S’il est de jurisprudence établie que l’article précité institue une procédure de conciliation ou de médiation obligatoire préalable dont le non-respect est sanctionné par une fin de non-recevoir, les parties demeurent libre d’y déroger.
Or, la société RAVOYARD et la société ANNA REI se prévalent respectivement d’une clause compromissoire reproduite dans le CCAP, et d’une clause de conciliation ou de médiation obligatoire et préalable imposée par le CCAG.
La question en litige est de savoir si les articles 21.2 du CCAG et du CCAP se complètent et s’appliquent concomitamment, suggérant une mesure de conciliation ou de médiation préalable et obligatoire à la désignation d’un arbitre, ou si les stipulations du CCAP entendent déroger au CCAG en supprimant toute procédure amiable préalable.
Sur ce point, le CCAP signé par les parties prévoit de façon exhaustive les dispositions du CCAG auxquelles elles n’entendent pas déroger, par l’apposition de la mention « Pas de dérogation » à côté de l’article correspondant.
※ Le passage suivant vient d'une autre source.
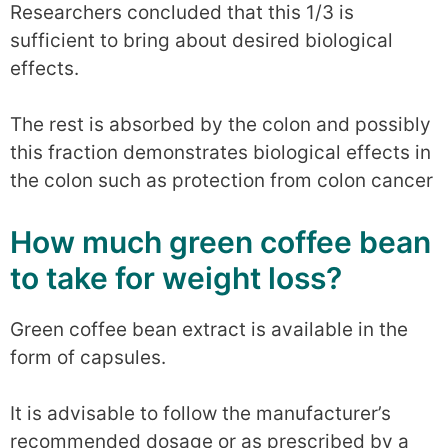
Researchers concluded that this 1/3 is
sufficient to bring about desired biological
effects.
The rest is absorbed by the colon and possibly
this fraction demonstrates biological effects in
the colon such as protection from colon cancer
How much green coffee bean
to take for weight loss?
Green coffee bean extract is available in the
form of capsules.
It is advisable to follow the manufacturer’s
recommended dosage or as prescribed by a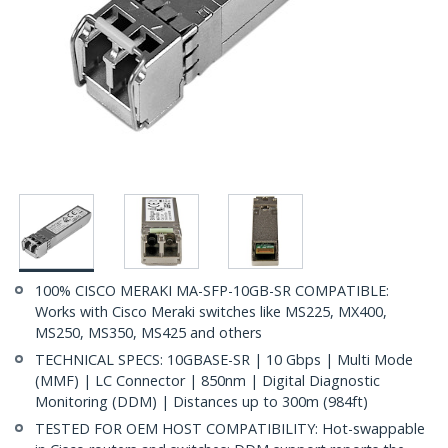
100% CISCO MERAKI MA-SFP-10GB-SR COMPATIBLE:
Works with Cisco Meraki switches like MS225, MX400,
MS250, MS350, MS425 and others
TECHNICAL SPECS: 10GBASE-SR | 10 Gbps | Multi Mode
(MMF) | LC Connector | 850nm | Digital Diagnostic
Monitoring (DDM) | Distances up to 300m (984ft)
TESTED FOR OEM HOST COMPATIBILITY: Hot-swappable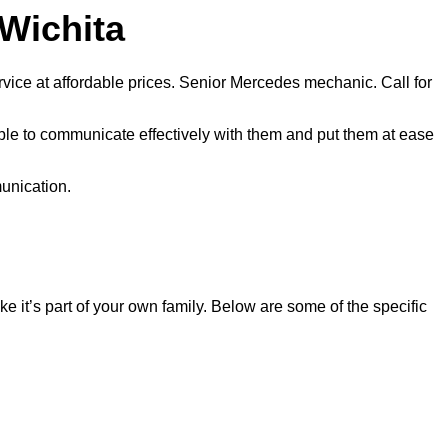
 Wichita
vice at affordable prices. Senior Mercedes mechanic. Call for
ble to communicate effectively with them and put them at ease
munication.
 it’s part of your own family. Below are some of the specific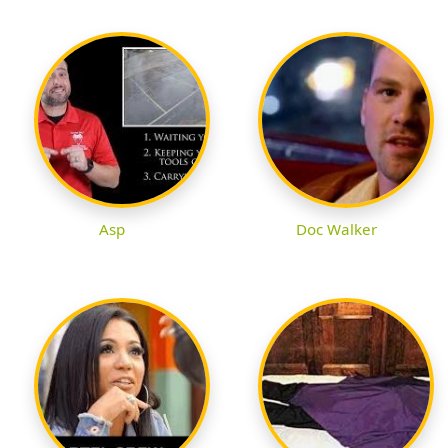
Asp
Doc Walker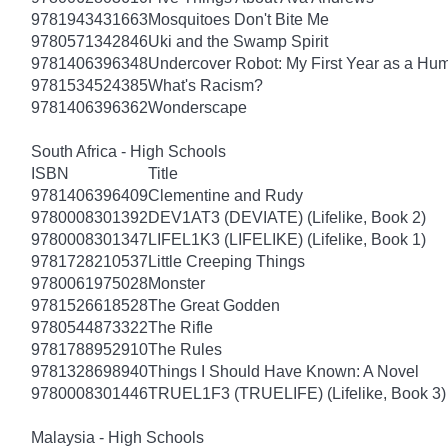
9781943431663
Mosquitoes Don't Bite Me
9780571342846
Uki and the Swamp Spirit
9781406396348
Undercover Robot: My First Year as a Hu
9781534524385
What's Racism?
9781406396362
Wonderscape
South Africa - High Schools
ISBN
Title
9781406396409
Clementine and Rudy
9780008301392
DEV1AT3 (DEVIATE) (Lifelike, Book 2)
9780008301347
LIFEL1K3 (LIFELIKE) (Lifelike, Book 1)
9781728210537
Little Creeping Things
9780061975028
Monster
9781526618528
The Great Godden
9780544873322
The Rifle
9781788952910
The Rules
9781328698940
Things I Should Have Known: A Novel
9780008301446
TRUEL1F3 (TRUELIFE) (Lifelike, Book 3)
Malaysia - High Schools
Aussi, la réécriture de l’article 21.2 au sein du CCAP dans les termes précités, exprime sans ambiguïté la commune volonté des parties de déroger au CCAG, en supprimant la mesure de médiation ou de conciliation préalable et obligatoire, en sorte que le recours à ces mesures ne constitue par un préalable obligatoire.
Par ailleurs, la société ANNA REI soutient que la demande d’arbitrage de la société RAVOYARD devait être introduite dans un délai de quinze jours à compter de la naissance du différend, et que le délai est expiré.
En l’espèce, force est de relever que l’article 21.2 du CCAG se borne à indiquer que les parties conviennent de recourir à une procédure d’arbitrage « dans un délai maximum de 15 jours », sans indiquer le point de départ de ce délai.
Ce point de départ du délai de quinze jours n’est ainsi ni déterminé, ni déterminable, de sorte qu’il ne saurait avoir une quelconque valeur impérative, étant observé que le texte n’apporte pas davantage de précisions sur les sanctions applicables en cas de non-respect.
En conséquence, au regard de ce qui précède, la société RAVOYARD est recevable et bien fondée à solliciter la désignation d’un arbitre unique.
Il y aura lieu de soumettre l’arbitrage au règlement de l’Association Française d’Arbitrage (AFA) et le conduire sous l’égide de ce centre d’arbitrage, en l’absence d’observations de la société ANNA REI sur ces deux points.
Sur les autres demandes :
Conformément aux articles 696 et 700 du code de procédure civile, la société ANNA REI, partie perdante au procès, sera condamnée aux dépens, ainsi qu’au paiement d’une somme de 1 500 euros au titre de des frais exposés par la société RAVOYARD et non compris dans les dépens.
PAR CES MOTIFS
Florence LAÏ, présidente du tribunal judiciaire de Mulhouse, statuant publiquement, selon la procédure accélérée au fond, par jugement contradictoire mis à disposition au greffe et en premier ressort
DESIGNE l’Association Française d’Arbitrage, ayant son siège [Adresse 4], en qualité d’arbitre unique, pour l’arbitrage du différend existant entre la société RAVOYARD et la société ANNA REI ;
DIT que le règlement d’arbitrage de L’ASSOCIATION FRANCAISE D’ARBITRAGE s’appliquera à la procédure arbitrale ;
CONDAMNE la société ANNA REI à payer à la société RAVOYARD la somme de 1 500 € (mille cinq cents euros) en application de l’article 700 du code de procédure civile ;
CONDAMNE la société ANNA REI aux dépens ;
CONSTATE l’exécution provisoire de plein droit des dispositions du présent jugement ;
ET A signé la minute du présent jugement avec la greffière.